That must have been something like what the disciples experienced in the upper room as Jesus began explaining to them about his forthcoming death. What had seemed such a bright and hopeful future had suddenly turned dark and forbidding. They thought they had found a reason for living. Now they were beginning to feel abandoned and alone. So Jesus tries to reassure them. He tells them, “Do not let your hearts be troubled. Believe in God, believe also in me... I will not leave you orphaned; I am coming to you.” (John 14:1 & 18) And then, as a way of giving them hope, he promises them a home. “In my Father’s house there are many dwelling places. If it were not so, would I have told you that I go to prepare a place for you?” (John 14:2) 

In the middle of that dark night, when all hope and reason seemed to have fled, such words probably did little to calm the fears and dispel the uncertainties of the disciples. If they remembered it at all, the promise of a place in God’s heavenly house would have seemed beyond their grasp. It is difficult to think of heaven when the concerns of life here on earth are pressing in from every side. And so they despaired and finally fled in the face of what was to come. Not really so very different from we ourselves. We forget that just because something is beyond our grasp does not mean it is beyond God’s grasp. We forget to take into account our most valuable resource – God. Indeed, offering the disciples comfort was really the least of what Jesus tried to do that night in the upper room. His primary purpose was to point them beyond their fears to the challenge which lay before them. “Very truly, I tell you, the one who believes in me will also do the works that I do and, in fact, will do greater works than these, because I am going to the Father.” (John 14:12) And, 2,000 years later, his words remain vital. Like those first disciples, we are not called to be disciples of Christ only so that we might take comfort in his presence with us. Such presence, such a promise of a home with God, is to be our source of strength so we can be the Church in the world – doing God’s work wherever it is needed.

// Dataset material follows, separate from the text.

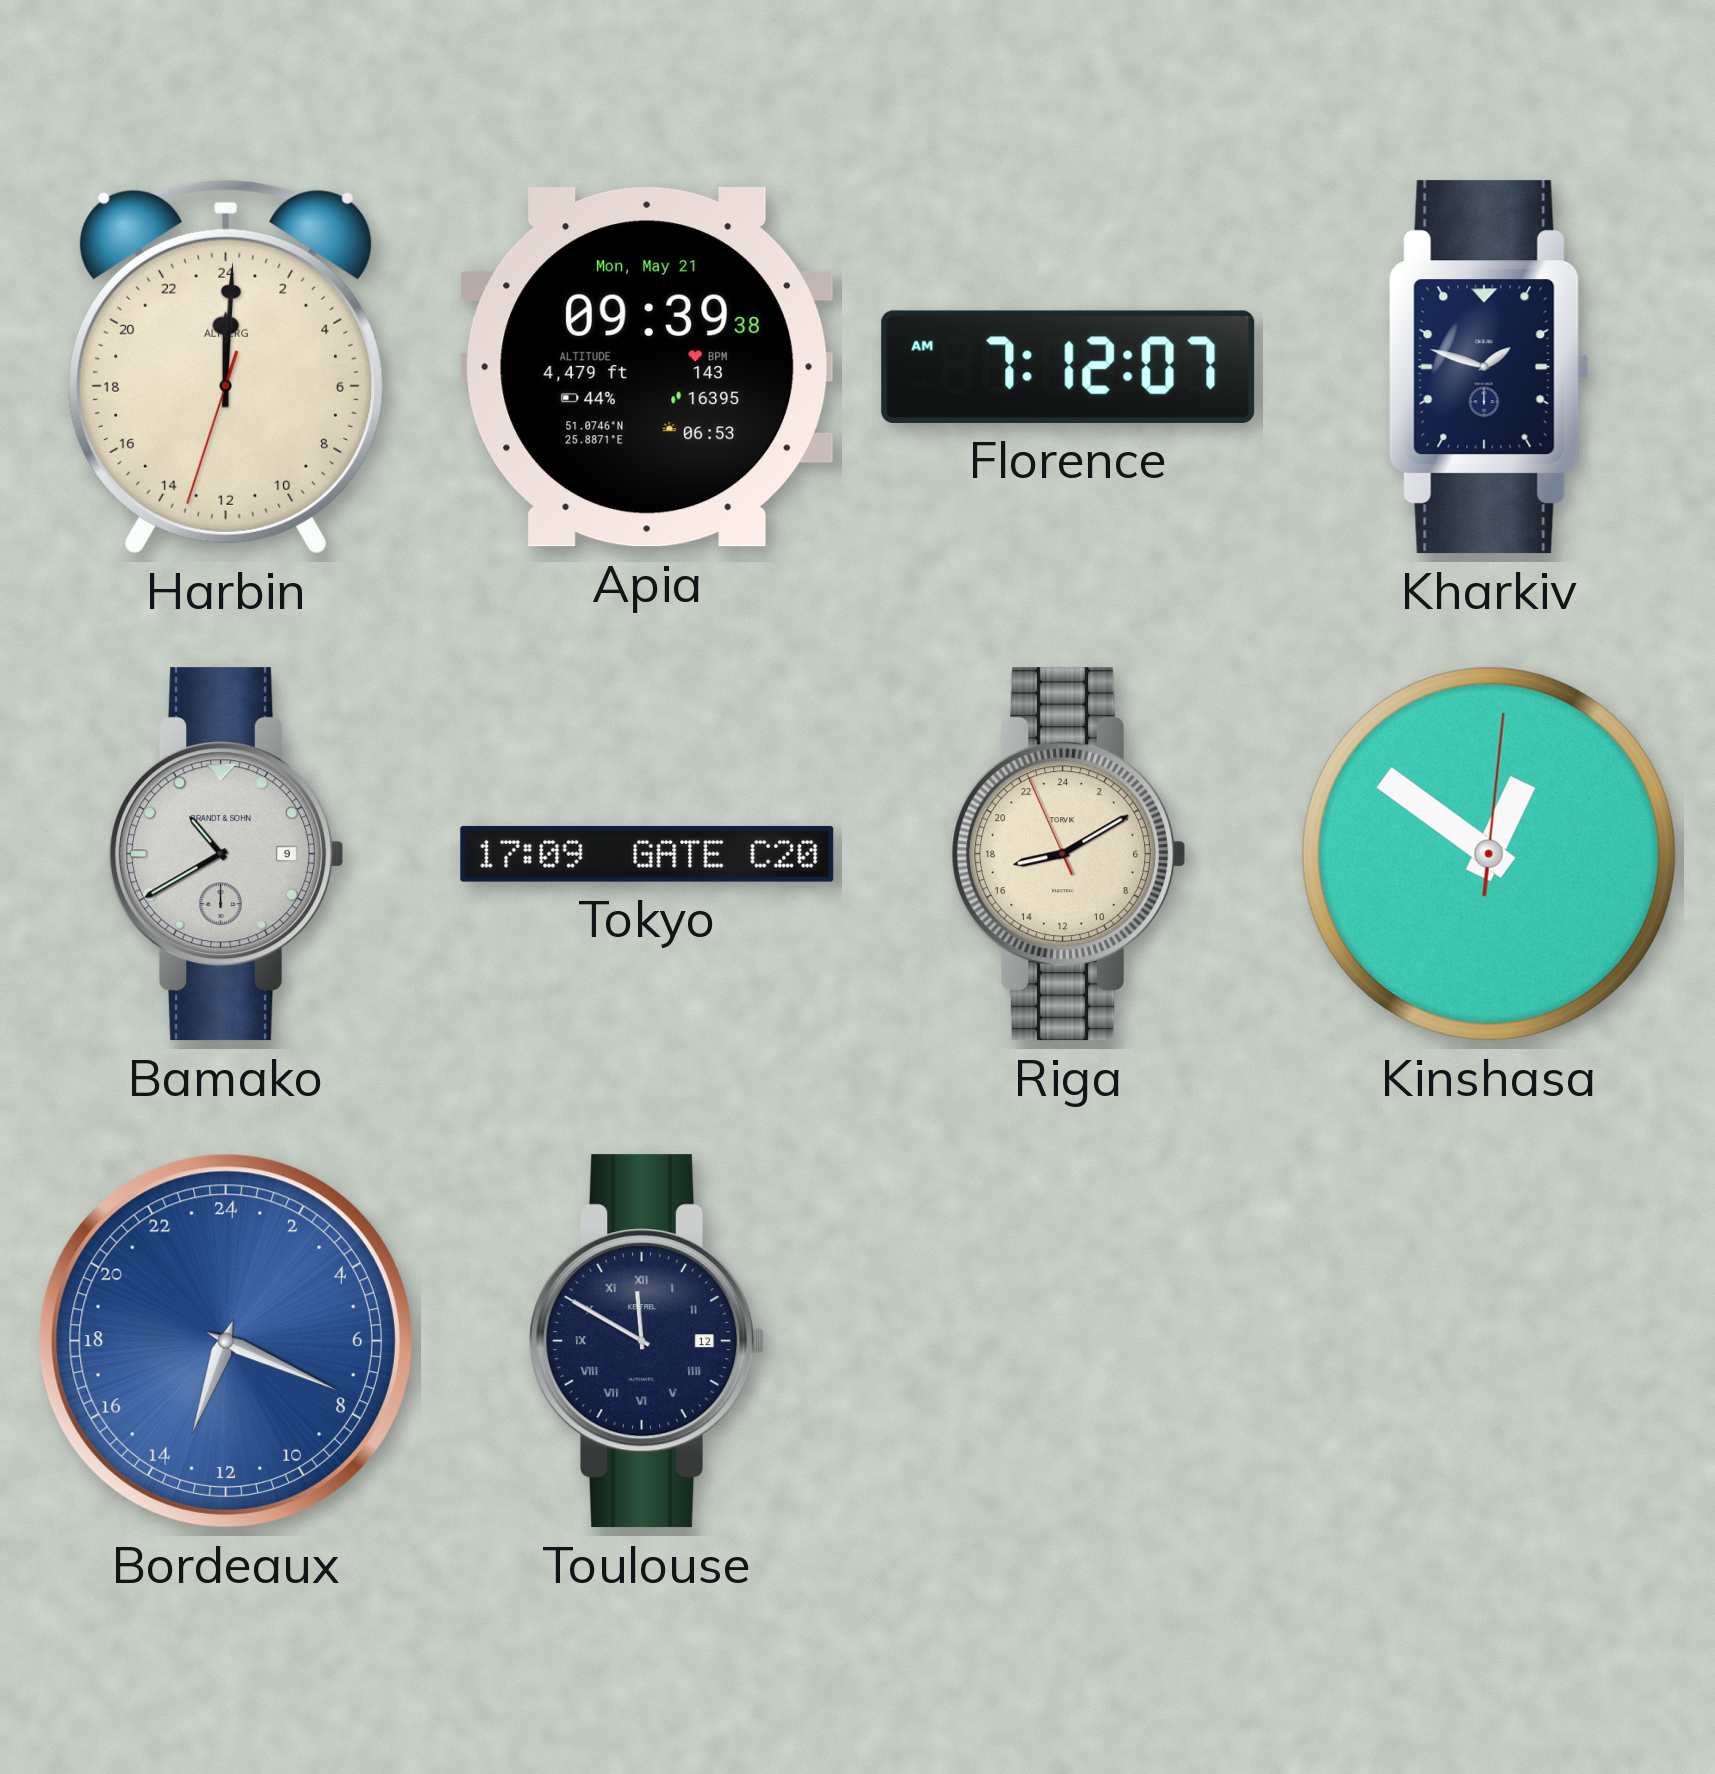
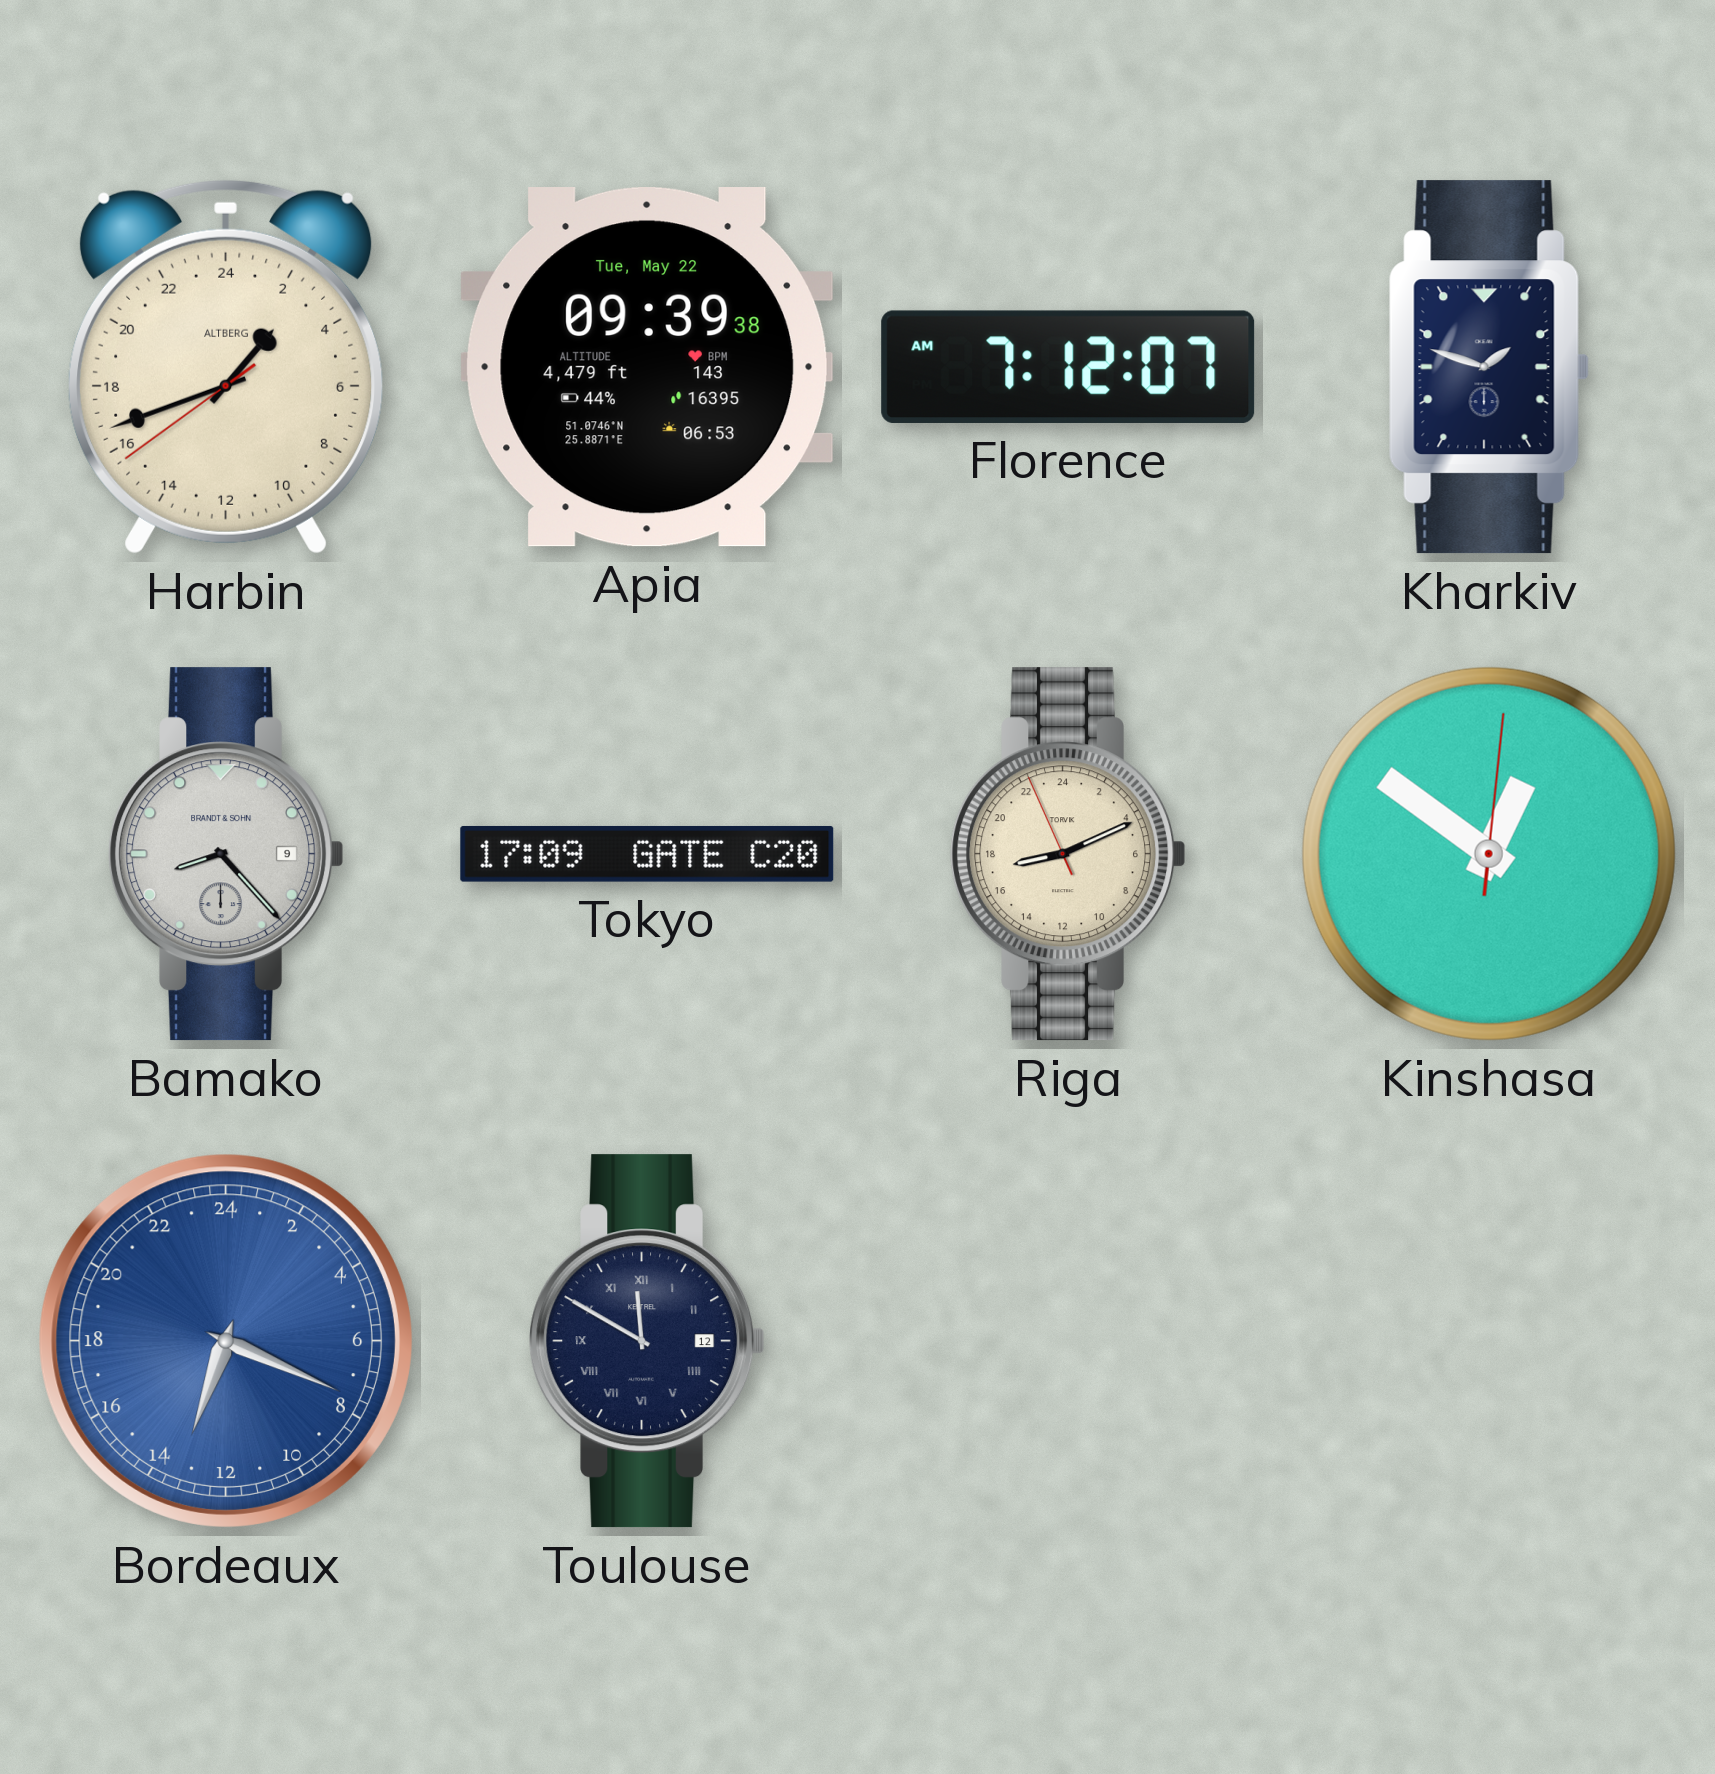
Harbin: 0:00 -> 2:41
Apia date: Mon, May 21 -> Tue, May 22
Bamako: 10:40 -> 8:23
Riga: 17:09 -> 17:10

And that is where Peter picks up the story. That night in the upper room, the disciples could never have imagined there was anything beyond the promise of a place in God’s house. How could they have dreamed that what they were ultimately called to become was not residence in God’s house, but part of the very fabric of the house itself. “Come to him, a living stone, ...and like living stones, let yourselves be built into a spiritual house...” (I Peter 2:4-5) God’s Church in the world is not made of wood and nails, bricks and mortar, pulpits and pews. It is not a static structure. God’s Church in the world is made of living stones – you and me and all those everywhere who claim Jesus Christ as Lord and Savior. You see, it is not about what we can understand or imagine or do on our own. It is not even about saying the right words or believing the right doctrine. It is about what God can accomplish with us and through us when we are in faithful relationship with God. “But you are a chosen race, a royal priesthood, a holy nation, God’s own people, in order that you may proclaim the mighty acts of him who called you out of darkness into his marvelous light.” (I Peter 2:9) On our own the world is indeed a frightening place. When we enter into relationship with Christ we become living stones fitted together into God’s Church which can accomplish miracles in the world. “Once you were not a people, but now you are God’s people; once you had not received mercy, but now you have received mercy.” (I Peter 2:10)

Comfort for our fear and promises of a future home with God are significant and important, but they are really only the beginning. We are God’s people – a house of living stone, and we have been called by name and empowered to make a difference in the world. There is much to be done. What are we waiting for?